Activity → Nothing outside the range below should be printed. Output exactly the lines from the line with "crizione sulla parete della montagna" to the line with "con la macchina", both included.

[Records to process Boundary: Start]

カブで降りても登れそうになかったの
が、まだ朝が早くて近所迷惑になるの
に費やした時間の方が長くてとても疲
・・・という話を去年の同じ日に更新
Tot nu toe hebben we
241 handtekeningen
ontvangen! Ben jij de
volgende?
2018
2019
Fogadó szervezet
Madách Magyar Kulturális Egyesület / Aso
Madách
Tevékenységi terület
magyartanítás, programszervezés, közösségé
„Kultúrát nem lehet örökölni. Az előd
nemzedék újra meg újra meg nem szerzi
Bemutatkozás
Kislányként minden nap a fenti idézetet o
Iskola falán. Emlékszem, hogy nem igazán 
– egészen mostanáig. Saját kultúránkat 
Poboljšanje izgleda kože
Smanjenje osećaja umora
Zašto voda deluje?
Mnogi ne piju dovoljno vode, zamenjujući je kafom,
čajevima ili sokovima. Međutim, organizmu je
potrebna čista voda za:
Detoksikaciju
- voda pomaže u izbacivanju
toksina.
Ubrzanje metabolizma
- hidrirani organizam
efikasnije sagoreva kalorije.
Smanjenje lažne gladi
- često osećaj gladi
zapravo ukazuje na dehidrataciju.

[Records to process Boundary: End]
[Records to process Boundary: Start]

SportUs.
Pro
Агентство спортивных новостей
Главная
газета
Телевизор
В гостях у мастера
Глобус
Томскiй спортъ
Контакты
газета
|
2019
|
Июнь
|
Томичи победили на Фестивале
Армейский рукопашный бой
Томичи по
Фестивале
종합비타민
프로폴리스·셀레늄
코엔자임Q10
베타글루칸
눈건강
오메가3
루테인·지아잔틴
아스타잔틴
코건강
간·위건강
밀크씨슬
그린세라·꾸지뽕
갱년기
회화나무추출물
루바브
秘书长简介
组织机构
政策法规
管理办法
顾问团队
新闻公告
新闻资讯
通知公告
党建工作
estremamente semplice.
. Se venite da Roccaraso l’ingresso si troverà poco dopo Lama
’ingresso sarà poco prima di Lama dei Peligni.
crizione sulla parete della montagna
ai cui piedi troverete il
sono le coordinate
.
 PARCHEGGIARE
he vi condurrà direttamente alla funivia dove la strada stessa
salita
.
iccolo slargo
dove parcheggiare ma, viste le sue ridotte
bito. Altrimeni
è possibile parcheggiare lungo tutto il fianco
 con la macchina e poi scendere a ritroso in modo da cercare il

[Records to process Boundary: End]
[Records to process Boundary: Start]

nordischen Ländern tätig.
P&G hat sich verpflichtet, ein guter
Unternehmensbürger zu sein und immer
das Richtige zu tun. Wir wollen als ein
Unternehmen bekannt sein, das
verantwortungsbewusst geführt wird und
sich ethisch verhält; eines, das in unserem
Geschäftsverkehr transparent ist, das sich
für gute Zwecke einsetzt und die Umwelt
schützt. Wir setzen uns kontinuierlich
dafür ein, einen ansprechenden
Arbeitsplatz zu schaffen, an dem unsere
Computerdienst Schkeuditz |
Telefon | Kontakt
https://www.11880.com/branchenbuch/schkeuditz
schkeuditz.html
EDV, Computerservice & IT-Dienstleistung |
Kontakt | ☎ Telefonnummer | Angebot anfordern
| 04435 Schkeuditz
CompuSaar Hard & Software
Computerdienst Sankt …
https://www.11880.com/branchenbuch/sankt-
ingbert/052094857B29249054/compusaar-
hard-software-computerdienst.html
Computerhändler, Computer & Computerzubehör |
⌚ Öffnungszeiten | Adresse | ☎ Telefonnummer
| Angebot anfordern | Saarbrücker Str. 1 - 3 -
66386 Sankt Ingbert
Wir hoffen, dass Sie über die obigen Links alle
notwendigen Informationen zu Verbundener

[Records to process Boundary: End]

Solution to this problem →
crizione sulla parete della montagna
ai cui piedi troverete il
sono le coordinate
.
 PARCHEGGIARE
he vi condurrà direttamente alla funivia dove la strada stessa
salita
.
iccolo slargo
dove parcheggiare ma, viste le sue ridotte
bito. Altrimeni
è possibile parcheggiare lungo tutto il fianco
 con la macchina e poi scendere a ritroso in modo da cercare il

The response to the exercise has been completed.